Task goal ▸ The answer should contain every record below, output exactly.

Listed entries ▸
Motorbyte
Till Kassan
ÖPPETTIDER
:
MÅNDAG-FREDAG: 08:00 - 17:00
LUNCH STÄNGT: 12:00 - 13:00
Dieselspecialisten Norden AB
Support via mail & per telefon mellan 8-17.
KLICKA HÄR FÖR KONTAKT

Task result ▸
Motorbyte
Till Kassan
ÖPPETTIDER
:
MÅNDAG-FREDAG: 08:00 - 17:00
LUNCH STÄNGT: 12:00 - 13:00
Dieselspecialisten Norden AB
Support via mail & per telefon mellan 8-17.
KLICKA HÄR FÖR KONTAKT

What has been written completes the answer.